The records that follow must be reproduced in full, with every picture excluded.
──────── RECORDS PROVIDED
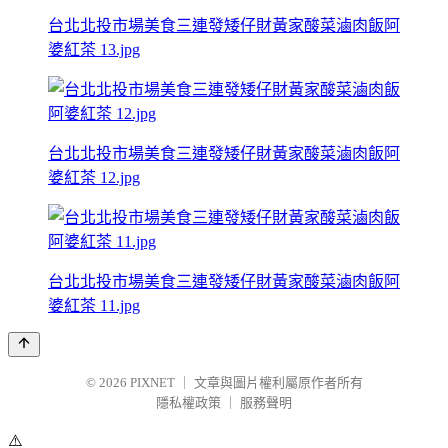
台北北投市場美食三連發矮仔財黃家酸菜滷肉飯阿
婆紅茶 13.jpg
台北北投市場美食三連發矮仔財黃家酸菜滷肉飯阿
婆紅茶 12.jpg
台北北投市場美食三連發矮仔財黃家酸菜滷肉飯阿
婆紅茶 11.jpg
© 2026
PIXNET
｜
文章與圖片權利屬原作者所有
隱私權政策
｜
服務聲明
⚠️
────────────────
▶ _RESPONSE_:
台北北投市場美食三連發矮仔財黃家酸菜滷肉飯阿
婆紅茶 13.jpg
台北北投市場美食三連發矮仔財黃家酸菜滷肉飯阿
婆紅茶 12.jpg
台北北投市場美食三連發矮仔財黃家酸菜滷肉飯阿
婆紅茶 11.jpg
© 2026
PIXNET
｜
文章與圖片權利屬原作者所有
隱私權政策
｜
服務聲明
⚠️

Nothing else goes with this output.